In Conversation with Jiayun Fan:







  

Jiayun Fan


Jiayun Fan (b.1997, China) is a multidisciplinary artist who critically reflects and intervenes in society through her creations. With a focus on female identity, family and nature, Jiayun uses her acute attention to detail to expose power dynamics in various structures. She creates art as a means of self-healing while connecting with others. Her personal experiences and inner perceptions serve as a primary source of inspiration, resulting in artwork that is an authentic expression of her feelings. In her works, she reflects on personal struggles in order to shed light on the relationship between the self and society, and to explore the connections between personal troubles and public issues.


︎: @fs_jana1027
︎
fs_jiayun@hotmail.com
︎: https://www.fan-jiayun.com/



Interviewed By Yan Wang, 19/02/2023
                                                                                                                                                             
YW: What resonates most with you about the concept of our exhibition?

JF: What impressed me most about this exhibition is that it shows a possibility for modern society, where people, animals or plants are equal, in which there is no hierarchy of human society or the limits of the food chain in nature.

In fact, it reminds me of my sculpture called 100 Damaged Trees. When I was young, there was a grove of 20 sequoia trees near my house, however, because one of the trees had a beehive, the residents had to cut down all the trees, and eventually the area was redeveloped for the benefit of human society and seemed to be 'colonised' by humans. I created this sculpture inspired by this event. The sculpture took the form of 100 trees I made in plaster, each with a candle tucked inside, and in the background was a video documenting the grove at the time.



This work is based on the theory called 'Animism' and extends the idea of equality from the human being to the natural, religious and even inanimate objects. This work also influenced my exploration of the relationship between nature and human society significantly.

However, unfortunately, due to shipping problems, it could not be exhibited.


YW: What is your creation style or narrative style?


JF: I hope to be an artist who hides behind the artworks, what really matters is the artwork itself. I don't want my works to be created in a fixed pattern, and I don't want people to appreciate my works with a fixed framework or a preconceived notion.
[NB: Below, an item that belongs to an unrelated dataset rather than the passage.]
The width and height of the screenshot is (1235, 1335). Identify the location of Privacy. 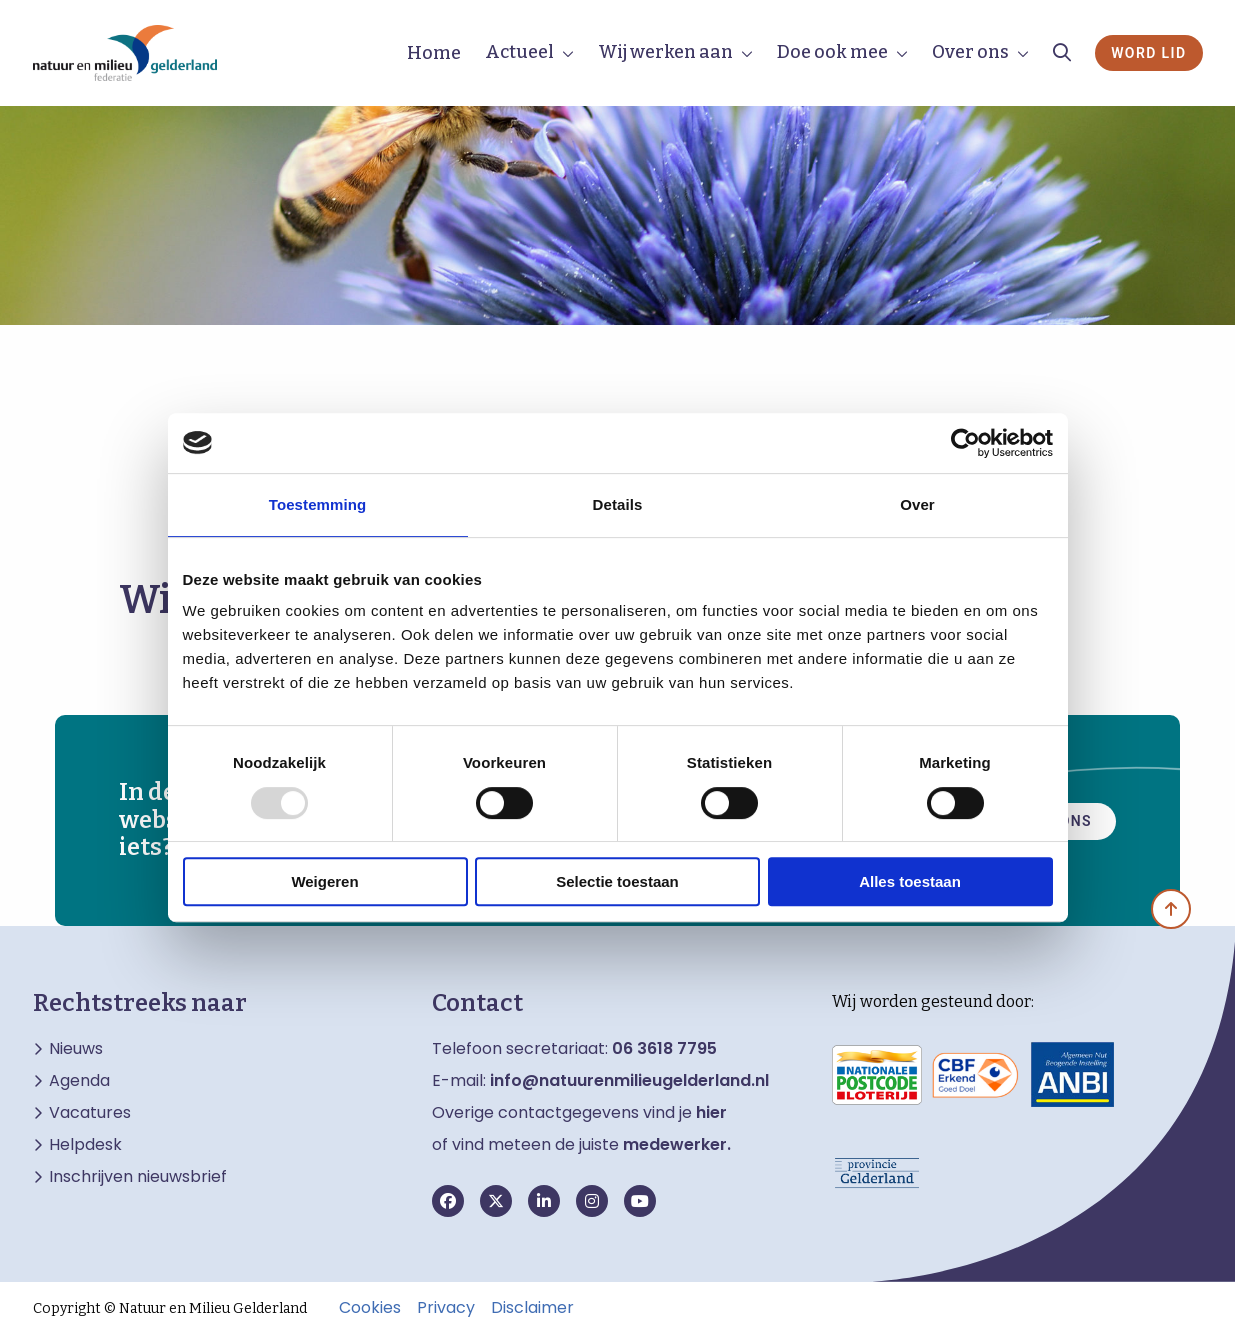
(446, 1308).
Instead, I wanted to make use of the artwork itself to express its own meaning, and then the audience can understand me through my artworks.
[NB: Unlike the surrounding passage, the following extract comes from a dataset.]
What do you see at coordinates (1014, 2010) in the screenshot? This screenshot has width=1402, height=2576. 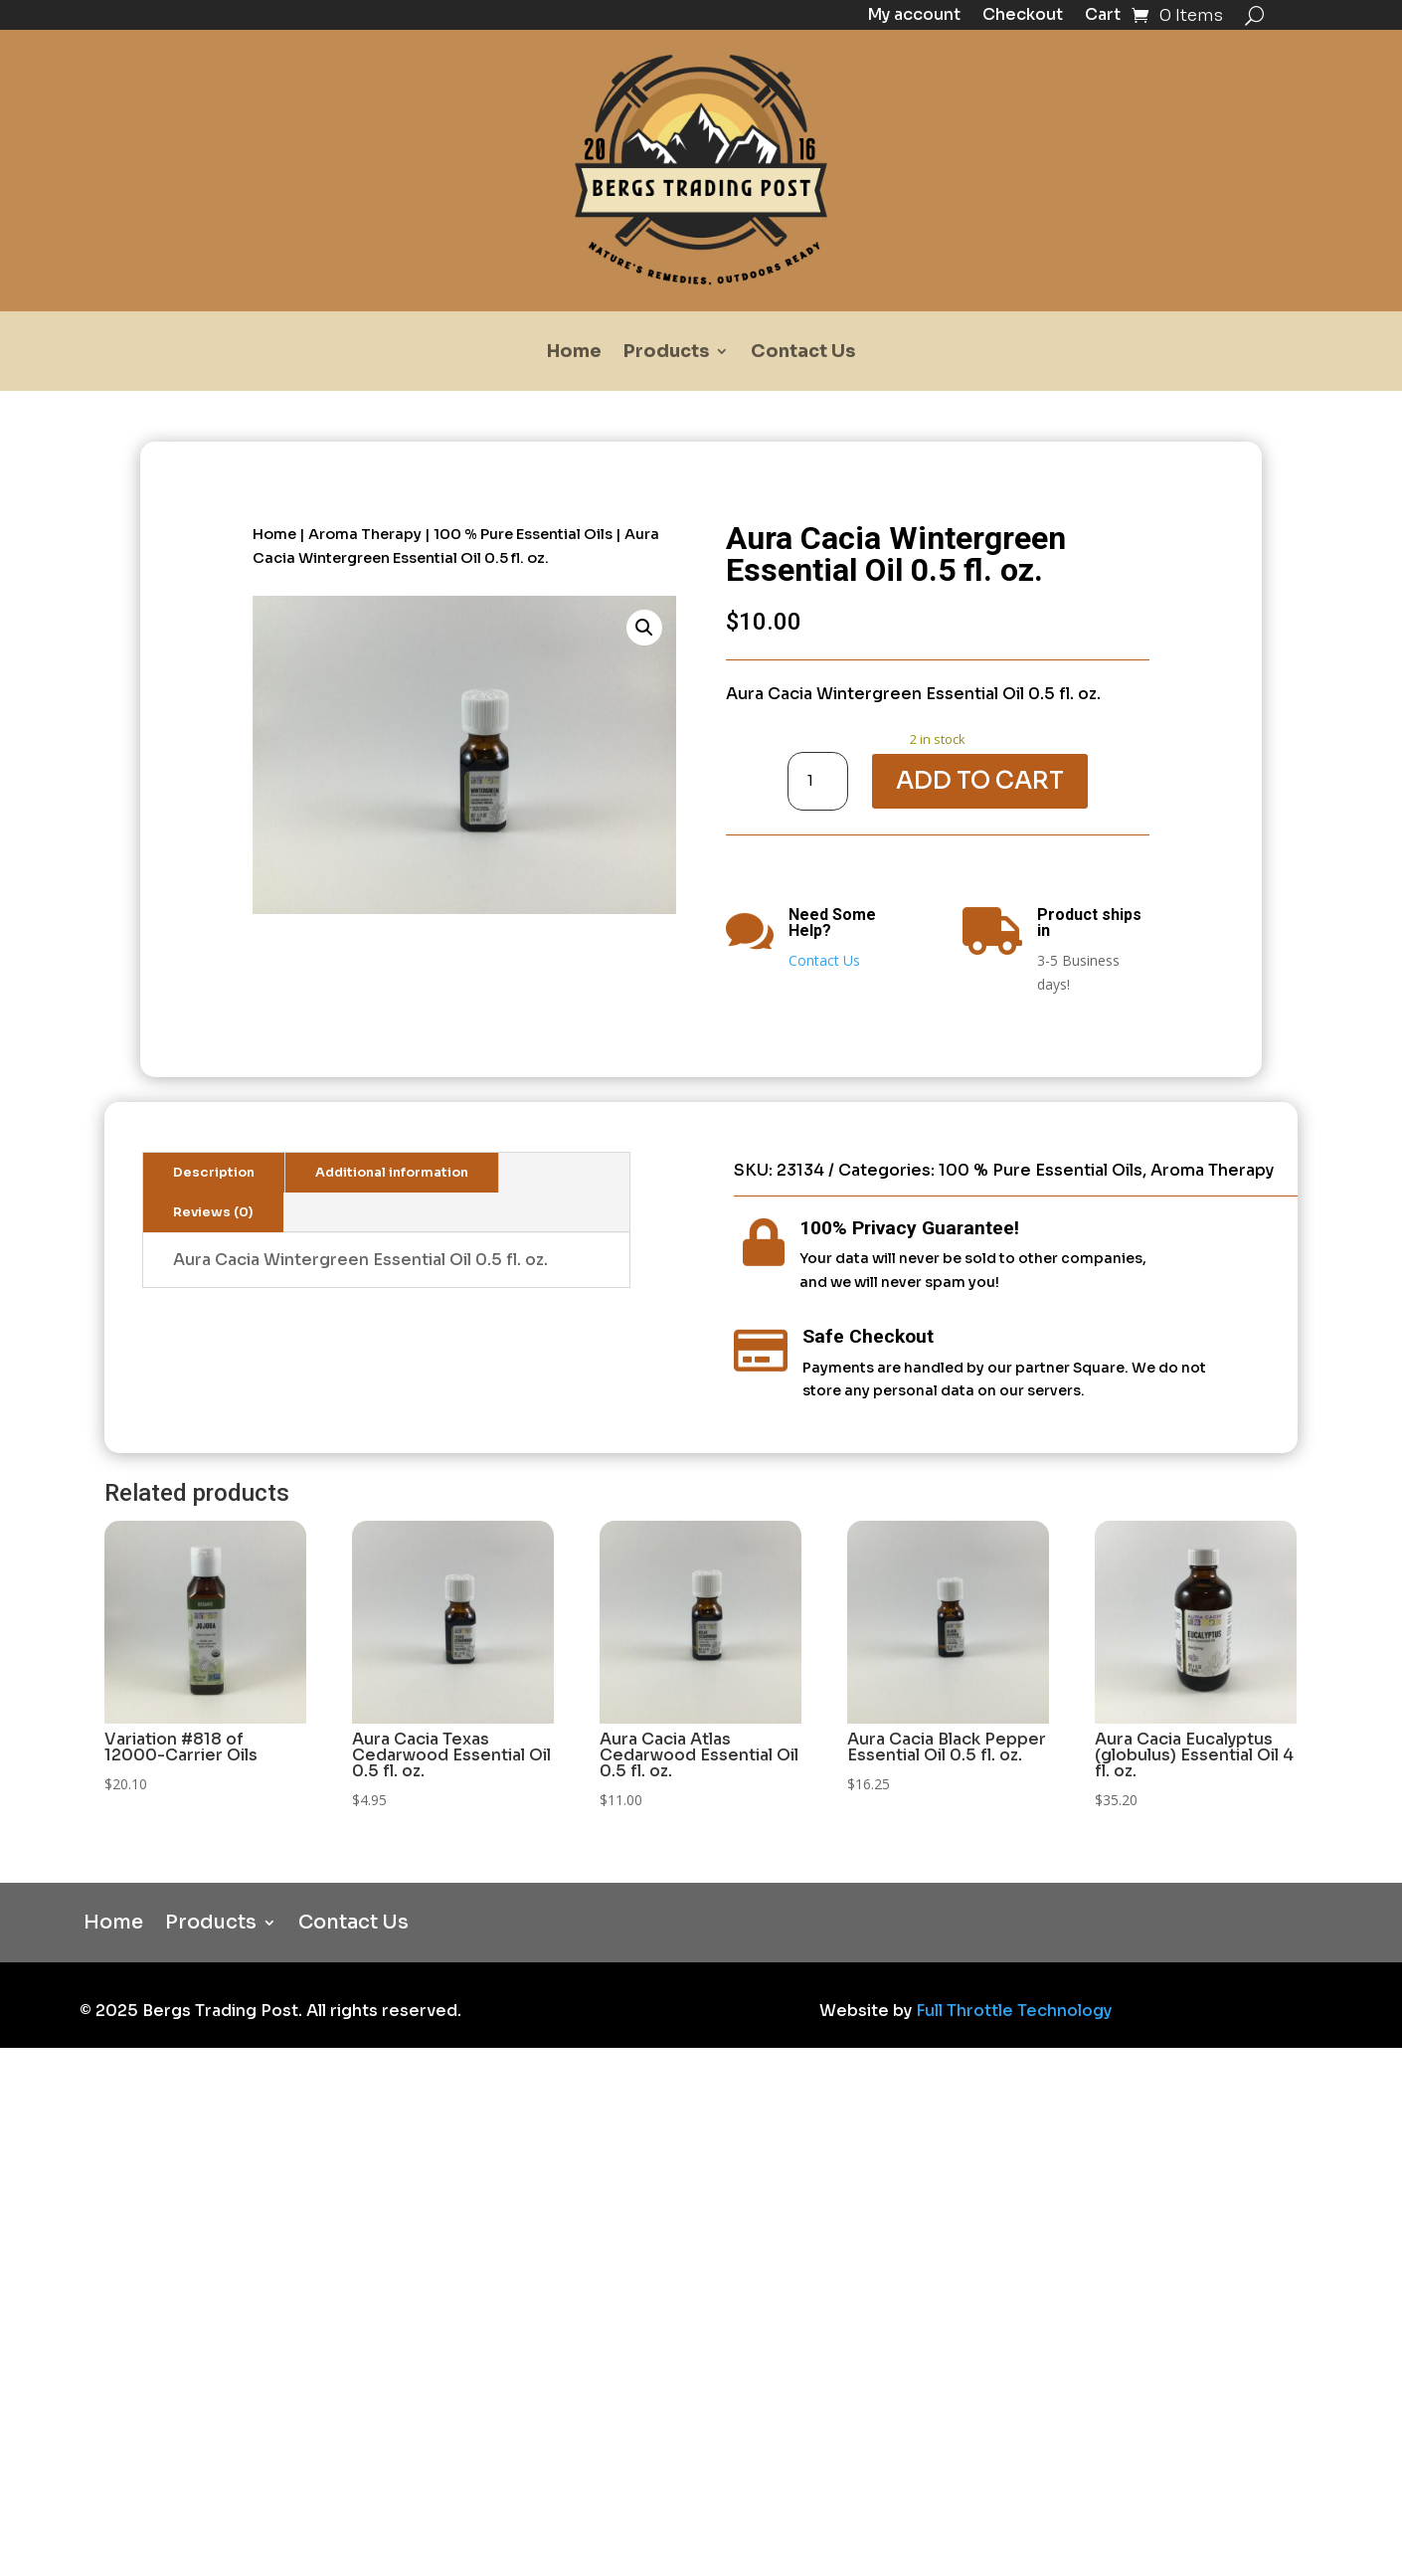 I see `Full Throttle Technology` at bounding box center [1014, 2010].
I created these three works based on pre-conceived theories. In my research into public art I understand that the outcome of the artwork is partly determined by the audience, but in creating these works I had pre-conceived concepts, directions or frameworks.




YW: What do you think the connection between nature and female figures?


JF: In our society, the white male invariably occupies a dominant position, and nature in my work is not a law of nature, but a passive victim, a state of unexplored primitiveness unearthed to be exploited by humans due to modern urbanisation. Whether nature or women, in my mind they are non-dominant beings who constantly supply society with labour, natural resources, etc. When the females as a labour resource turn aged, they are eliminated from human society and become exploited and dominated under patriarchal domination, in the same way that the natural resources are taken away and humans even have to release industrial waste back into nature. Thus, in my mind, nature and women are invisible while being exploited as passive parties and victims of human society.


YW: What role does nature play in your work?


JF: In my first work, I used the heat sublimation printing techniques and I needed to use an iron to print each pattern onto the textile, these patterns are photographed and made of trees in nature. Furthermore, printing each pattern is a repetition and constant reproduction of the process of labour, so the process of making my work, which presents the concept of labour, also becomes a part of the work. It reflects the constant exploitation and labour of women in a patriarchal system.

In my photography work, I use dew and water collected from nature to develop the film and the impurities in the water cause various effects on the photographs, which indicate the gradual encroachment of modern pollution on people's lives. This work is a further visualisation of the negative interventions of human society on the natural environment using the technology of the artwork creation process. Black and white photography is an attempt to minimise the impact on the photographic work, as developing colour film involves more variables, and at the same time, black and white film results in a better presentation.